“Primates of Park Avenue ” by Wednesday Martin; 2015, Simon & Schuster;$26.00/$34.00 Canada; 256 pages
By Terri Schlichenmeyer

Monkey see, monkey do?

Yes, scientists say, monkey do if we do it genetically: we share a high percentage of DNA with our chimpanzee cousins, which makes them our closest evolutionary relative. According to anthropologists, we’re also culturally similar to simians and in the new book “Primates of Park Avenue ” by Wednesday Martin, you’ll how some are more alike than others.

Just after September 11, 2001, Wednesday Martin and her husband decided that their downtown Manhattan townhouse wasn’t where they wanted to raise their baby son. Craving distance from tragedy and closeness to family, they decided to move to the Upper East Side .

This would be easier wished than done.

Martin holds a doctorate in cultural studies and comparative literature, and was both fascinated and repelled by the house-hunt itself. Becoming an UES Mommy, she says, requires a certain look: upscale clothing (preferably designer), the “right” handbag (preferably a Birkin), and the right body type (preferably very thin). This, she knew, correlates with behavior of primates in the wild: bling, for baboons and bonobos, can quickly move a monkey up the social hierarchy.

Terri Schlichenmeyer
Once Martin found the perfect apartment and endured a lengthy and intrusive vetting process, she soon noted that she was expected to find a nanny and the “right” nursery school for her child. Again, easier said: in the frenzy of moving, she forgot to search, then had to scramble to enroll him. After school began, she noticed that she and her son were ostracized by Mean Girls, which also mirrored simian behavior with newcomers.

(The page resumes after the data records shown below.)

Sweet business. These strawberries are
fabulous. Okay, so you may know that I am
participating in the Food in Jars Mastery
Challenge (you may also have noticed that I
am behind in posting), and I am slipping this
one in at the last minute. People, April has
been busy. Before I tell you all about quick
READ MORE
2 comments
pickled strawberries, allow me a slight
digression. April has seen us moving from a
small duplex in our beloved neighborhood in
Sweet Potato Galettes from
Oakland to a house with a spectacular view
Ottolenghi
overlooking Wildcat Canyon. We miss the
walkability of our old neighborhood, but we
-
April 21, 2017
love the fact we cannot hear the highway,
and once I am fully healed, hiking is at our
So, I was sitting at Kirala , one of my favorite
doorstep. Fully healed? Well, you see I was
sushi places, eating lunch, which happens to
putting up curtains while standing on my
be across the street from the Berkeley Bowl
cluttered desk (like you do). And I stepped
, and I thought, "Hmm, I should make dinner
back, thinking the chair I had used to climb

As years passed, Martin continued to notice correlations between primate behavior and the women who eventually, reluctantly, began to accept her. Even social gatherings were laden with these similarities, but there was also an underlying dark side: alcohol, drugs, and anxiety were common in her newly-embraced habitat.

And then tragedy happened, and Martin began seeing her tribe-mates in a whole new light…

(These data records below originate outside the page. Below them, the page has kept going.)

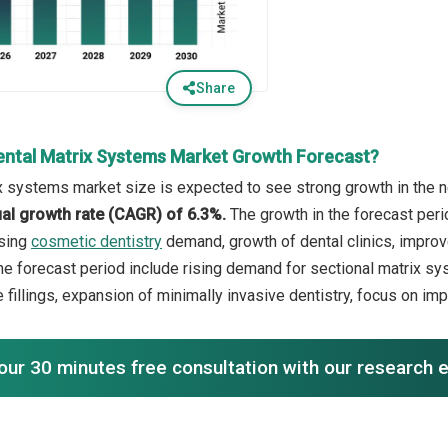
Share
ental Matrix Systems Market Growth Forecast?
x systems market size is expected to see strong growth in the ne
l growth rate (CAGR) of 6.3%.
The growth in the forecast peri
asing
cosmetic dentistry
demand, growth of dental clinics, improve
the forecast period include rising demand for sectional matrix sy
 fillings, expansion of minimally invasive dentistry, focus on im
our 30 minutes free consultation with our research 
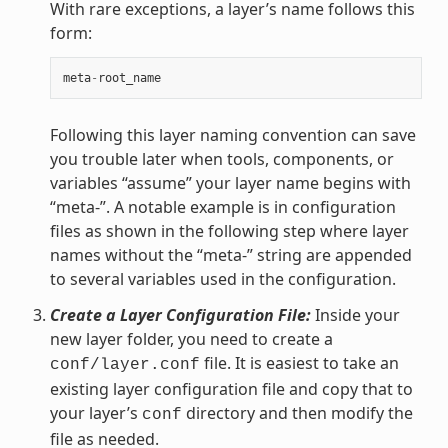
With rare exceptions, a layer’s name follows this
form:
meta
-
root_name
Following this layer naming convention can save
you trouble later when tools, components, or
variables “assume” your layer name begins with
“meta-”. A notable example is in configuration
files as shown in the following step where layer
names without the “meta-” string are appended
to several variables used in the configuration.
Create a Layer Configuration File:
Inside your
new layer folder, you need to create a
file. It is easiest to take an
conf/layer.conf
existing layer configuration file and copy that to
your layer’s
directory and then modify the
conf
file as needed.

As I was reading “Primates of Park Avenue,” it occurred to me that there are two very distinct ways of seeing it.

It’s difficult, on one side, to feel much empathy when five-figure-priced handbags are deemed a necessity, where wives get year-end bonuses from their husbands, and dressing up is required to run for a loaf of bread. Even the demanding physical, financial, and emotional changes needed to live where one is initially unwelcome may be unfathomable to some readers.

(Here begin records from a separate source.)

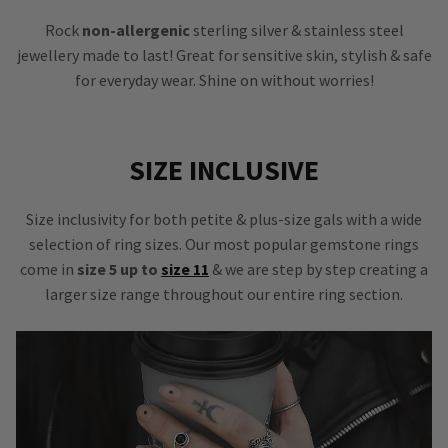
Rock
non-allergenic
sterling silver & stainless steel
jewellery made to last! Great for sensitive skin, stylish & safe
for everyday wear. Shine on without worries!
SIZE INCLUSIVE
Size inclusivity for both petite & plus-size gals with a wide
selection of ring sizes. Our most popular gemstone rings
come in
size 5 up to
size 11
& we are step by step creating a
larger size range throughout our entire ring section.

Conversely, this book is based on a very clever concept: we’re a cultural anthropologist’s dream, and that can be amusingly entertaining. Author Wednesday Martin utilizes her Ph.D. to the utmost here and, though her struggles made me cringe sometimes, her observations and corollaries are astounding, if not occasionally funny and sometimes charming.

Though I ultimately liked this book, I can see where it might not be a good fit for readers who despise anything remotely ostentatious or lofty. If you love seeing how the Other Half lives, however, and you think life is like a zoo, “Primates of Park Avenue” is a book you’ll go ape over.